Jakarta (ANTARA) - Ekonom Universitas Paramadina Wijayanto Samirin membenarkan bahwa deflasi yang terjadi pada awal 2025 disebabkan oleh intervensi pemerintah, terutama melalui kebijakan diskon listrik sebesar 50 persen untuk periode Januari dan Februari 2025.
Namun di satu sisi, ia menilai bahwa fenomena penurunan daya beli masyarakat tetap punya andil terhadap deflasi di awal tahun ini.
“Diskon listrik merupakan faktor kunci (deflasi), tetapi penurunan daya beli juga sangat berpengaruh. Penjualan beberapa produk kebutuhan rakyat mengalami penurunan secara tahunan secara nasional,” kata Wijayanto kepada ANTARA di Jakarta, Kamis.
Dirinya mengacu pada data Indeks Penjualan Riil (IPR) Bank Indonesia (BI) pada Januari 2025 yang tercatat sebesar 211,5 atau secara bulanan mengalami kontraksi sebesar 4,7 persen (mtm). Data ini, bisa menjadi acuan lain penurunan daya beli masyarakat.
Baca juga: Hoaks! Diskon listrik 50 persen PLN kembali hadir periode Maret -- April 2025
Penurunan terbesar terjadi pada Kelompok Makanan, Minuman, dan Tembakau, meski ada peningkatan pada Kelompok Peralatan Informasi dan Komunikasi serta Subkelompok Sandang menjelang Ramadhan dan Idul Fitri.
“Inflasi tidak selalu terkait dengan daya beli yang naik. Data BI menunjukkan bahwa penjualan eceran Januari terkontraksi 4,7 persen, lalu Februari juga diprediksikan akan terkontraksi. Penjualan eceran/ritel ini indikasi paling sahih terkait daya beli,” ujarnya.
Sementara, penjualan eceran diprakirakan tetap tumbuh pada Februari 2025. Hal ini tecermin dari Indeks Penjualan Riil (IPR) Februari 2025 yang diprakirakan mencapai 213,2, atau secara bulanan tumbuh sebesar 0,8 persen (mtm).
Kinerja penjualan eceran tersebut terutama ditopang oleh Kelompok Peralatan Informasi dan Komunikasi, Subkelompok Sandang, dan Kelompok Bahan Bakar Kendaraan Bermotor yang diprakirakan mengalami kenaikan penjualan menjelang Ramadan dan persiapan Hari Besar Keagamaan Nasional (HBKN) Idulfitri.
Adapun Menteri Keuangan RI Sri Mulyani sebelumnya menegaskan bahwa deflasi sebesar 0,09 persen secara tahunan (yoy) pada Februari 2025 bukan disebabkan oleh lesunya daya beli masyarakat, melainkan dampak dari sejumlah kebijakan strategis pemerintah.
Baca juga: Diskon listrik picu deflasi, Kemenkeu: Untuk jaga daya beli masyarakat
Selain diskon listrik, insentif pajak pertambahan nilai (PPN) ditanggung pemerintah (DTP) untuk harga tiket pesawat, diskon tarif tol menjelang Lebaran, serta program mudik gratis turut berkontribusi dalam menekan inflasi.
“Banyak yang memberikan interpretasi kita deflasi karena masyarakat lesu.
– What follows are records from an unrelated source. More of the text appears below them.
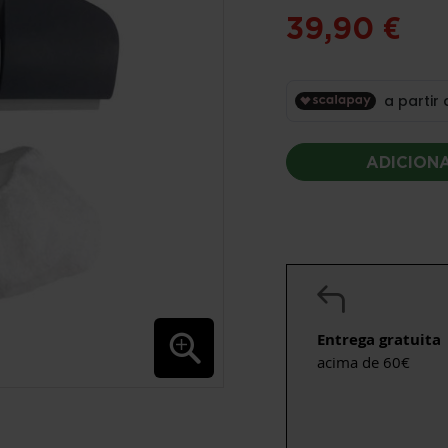
39,90 €
ADICION
Entrega gratuita
acima de 60€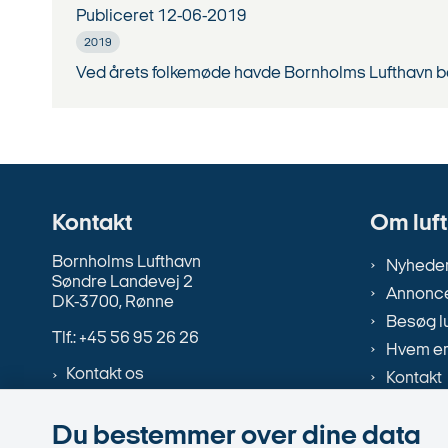
Publiceret
12-06-2019
2019
Ved årets folkemøde havde Bornholms Lufthavn b
Kontakt
Om luf
Bornholms Lufthavn
Nyhede
Søndre Landevej 2
Annonce
DK-3700, Rønne
Besøg l
Tlf.: +45 56 95 26 26
Hvem er
Kontakt os
Kontakt
Ledige s
Du bestemmer over dine data
Rejsem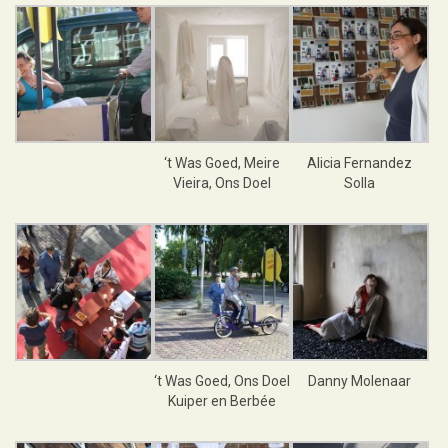
‘t Was Goed, Meire
Alicia Fernandez
Vieira, Ons Doel
Solla
‘t Was Goed, Ons Doel
Danny Molenaar
Kuiper en Berbée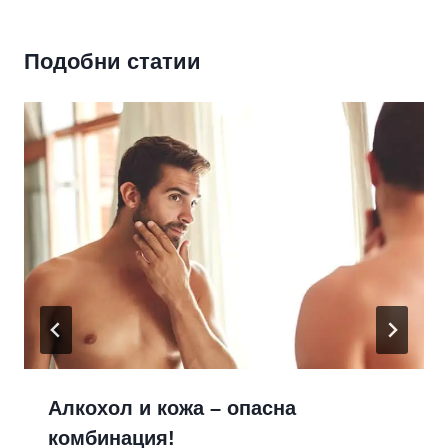
Подобни статии
Алкохол и кожа – опасна
комбинация!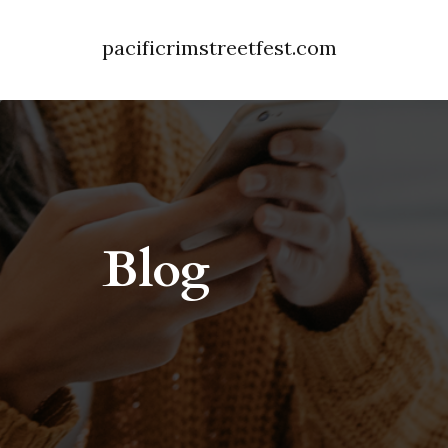
pacificrimstreetfest.com
Blog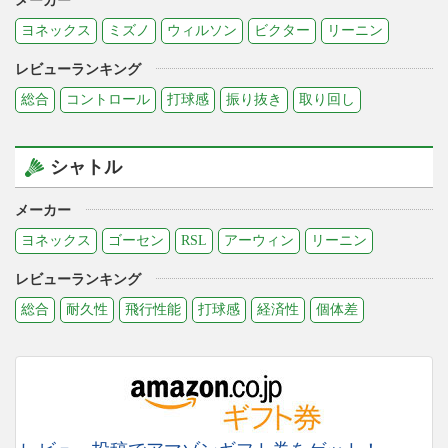
メーカー
ヨネックス
ミズノ
ウィルソン
ビクター
リーニン
レビューランキング
総合
コントロール
打球感
振り抜き
取り回し
シャトル
メーカー
ヨネックス
ゴーセン
RSL
アーウィン
リーニン
レビューランキング
総合
耐久性
飛行性能
打球感
経済性
個体差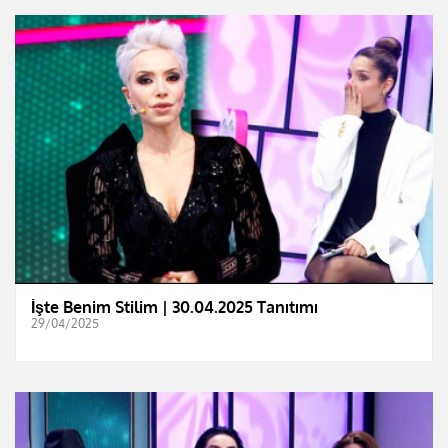
İşte Benim Stilim | 30.04.2025 Tanıtımı
29/04/2025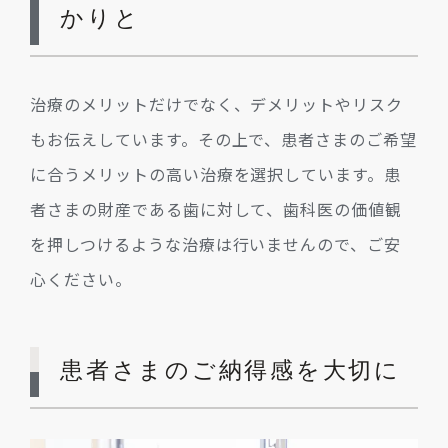
かりと
治療のメリットだけでなく、デメリットやリスク
もお伝えしています。その上で、患者さまのご希望
に合うメリットの高い治療を選択しています。患
者さまの財産である歯に対して、歯科医の価値観
を押しつけるような治療は行いませんので、ご安
心ください。
患者さまのご納得感を大切に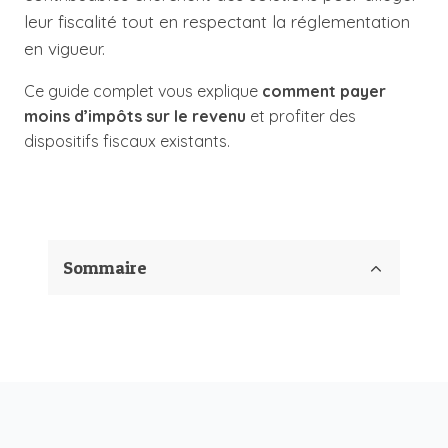
leur fiscalité tout en respectant la réglementation
en vigueur.
Ce guide complet vous explique
comment payer
moins d’impôts sur le revenu
et profiter des
dispositifs fiscaux existants.
Sommaire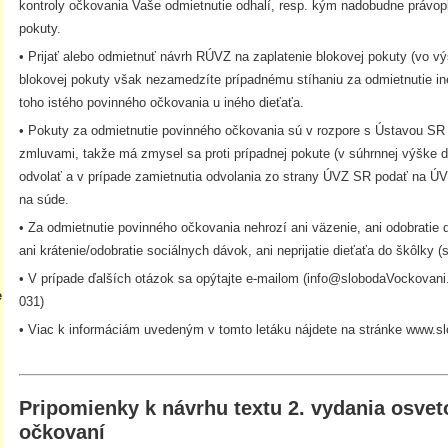
kontroly očkovania Vaše odmietnutie odhalí, resp. kým nadobudne právopl
pokuty.
• Prijať alebo odmietnuť návrh RÚVZ na zaplatenie blokovej pokuty (vo vý
blokovej pokuty však nezamedzíte prípadnému stíhaniu za odmietnutie in
toho istého povinného očkovania u iného dieťaťa.
• Pokuty za odmietnutie povinného očkovania sú v rozpore s Ústavou SR
zmluvami, takže má zmysel sa proti prípadnej pokute (v súhrnnej výške d
odvolať a v prípade zamietnutia odvolania zo strany ÚVZ SR podať na Ú
na súde.
• Za odmietnutie povinného očkovania nehrozí ani väzenie, ani odobratie d
ani krátenie/odobratie sociálnych dávok, ani neprijatie dieťaťa do škôlky 
• V prípade ďalších otázok sa opýtajte e-mailom (info@slobodaVockovani.
e
031)
• Viac k informáciám uvedeným v tomto letáku nájdete na stránke www.s
Pripomienky k návrhu textu 2. vydania osvet
očkovaní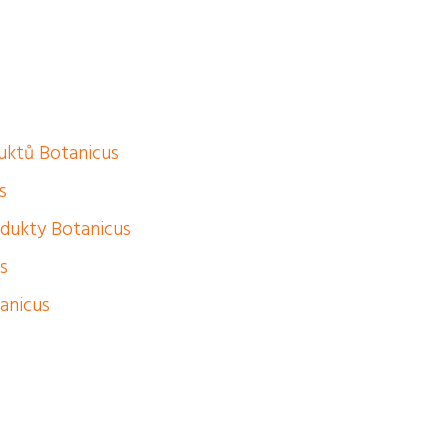
uktů Botanicus
s
odukty Botanicus
s
tanicus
Tidak juga,” kata Sri Mulyani dalam konferensi pers APBN KiTa Edisi Maret 2025 di Jakarta, Kamis.
Menkeu menjelaskan komponen inflasi yang mengalami penurunan adalah harga diatur pemerintah atau adminestered price.
Penurunan itu disebabkan oleh sejumlah kebijakan strategis pemerintah, misalnya penurunan harga tiket pesawat karena insentif pajak pertambahan nilai (PPN) ditanggung pemerintah (DTP) serta diskon listrik 50 persen pada dua bulan pertama 2025.
Selain itu, juga ada diskon tarif tol menjelang Lebaran, penyesuaian harga tiket transportasi di sejumlah titik, dan program mudik gratis yang bisa membantu mengurangi pengeluaran masyarakat.
Dengan demikian, lanjut Sri Mulyani, deflasi lebih disebabkan oleh intervensi pemerintah, bukan karena turunnya permintaan.
Dia pun menilai rekor deflasi itu justru menjadi prestasi bagi Indonesia, mengingat banyak negara lain yang kesulitan untuk meneka angka inflasi yang relatif tinggi.
“Jadi, ini adalah salah satu pencapaian Indonesia untuk stabilitas yang luar biasa bagus,” tuturnya.